"Mother! mother!" was all that she could say for sobbing, as she took her mother's hand in hers and covered it with tears and kisses. Mrs. Netterville appeared for a moment too much overcome to speak, or even move, but gradually a faint flush passed over her wan face, and her eyes at last grew brighter and more life-like, when Nellie, making a strong and desperate effort to command her feelings, suddenly wiped away her tears and bent over the bed to kiss her.

"O mother! mother!" the poor girl could not refrain from once more sobbing, "is it thus that I see you after all?"

"Nay, child," the mother gasped with difficulty, "you should rather thank God for it on your knees. See you not it is an especial mercy? If I had not burst a blood-vessel to-day, to-morrow—yes, to-morrow"—a shudder ran through her wasted frame, and she broke off suddenly.

"But I have brought you a reprieve," sobbed Nellie, hardly knowing what she said, or the danger of saying it at that moment—"a reprieve which is almost a pardon. Only a few days more, and you would have been free, whereas now—now"—tears choked her utterance, and, hiding her face on her mother's scanty coverlet, she sobbed as if her heart were breaking. Mrs. Netterville half raised herself on her pallet bed. For one brief moment she struggled with that desire for life which lurks in every human breast, and which Nellie's exclamation had called forth afresh in hers. For one brief moment that phantom of life and liberty, lost just as they had been found again—lost just as they had become more than ever precious in her eyes—that contrast between what was to be her portion and what it might have been, deluged her soul with a bitterness more intolerable than that of death itself, and her frail body shook and trembled like an aspen leaf beneath the new weight of misery thus laid upon it. That one unguarded word of Nellie's had, in fact, changed, as if by magic, all her thoughts and feelings and aspirations. Death and life, and health and sickness, freedom and captivity, had each put on a new and unexpected aspect in her eyes, and that very thing which, only a minute or two before, had seemed to her soul as a source of real consolation, had suddenly taken the guise of a great misfortune. It was as if God himself had mocked her with feigned mercy; a weaker soul might so have said, and sunk beneath the burden! But with that strong and well-tried spirit the struggle ended otherwise.

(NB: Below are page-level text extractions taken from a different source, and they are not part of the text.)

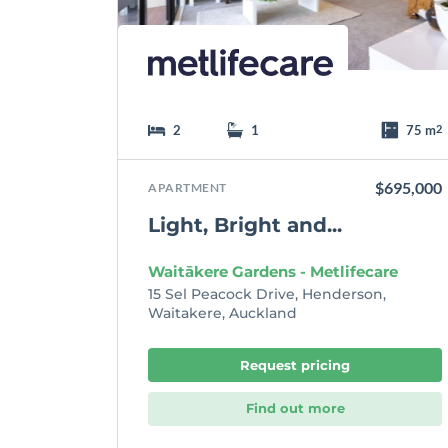
t
e
2
1
75 m
2
$695,000
APARTMENT
Light, Bright and...
Waitākere Gardens - Metlifecare
15 Sel Peacock Drive, Henderson,
Waitakere, Auckland
Request pricing
Find out more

Clasping her wasted hands together, and lifting up her eyes to heaven, the dying woman exclaimed, in a voice which none could hear and doubt of the truth of the sentiments it uttered, "My God! my God! Thy will, not mine, be done!" Then she fell back quietly on her pillow, exhausted indeed with the effort she had made, but calm and smiling and resigned, as if that sudden glimpse of renewed happiness and life had never, mirage-like, risen to mock her with its beauty.

The first use Mrs. Netterville made of her victory over nature was to comfort Nellie.

"Weep not, dear child," she whispered tenderly; "weep not so sadly, but rather thank God with me for the consolation which he has given us in this meeting. Where is Hamish?" she added, turning her dim eyes toward the open door, where Ormiston and O'More were lingering still, and evidently fancying that one or other of them was her absent servant—"where is Hamish? He has done my bidding bravely; why comes he not forward, that I may thank him?"

"Hamish is not here, mother; I left him with my grandfather."

"God help you, child!" moaned Mrs. Netterville, a sudden spasm at her heart at the thought of her unprotected child, "God help you! have you come hither all this way alone?"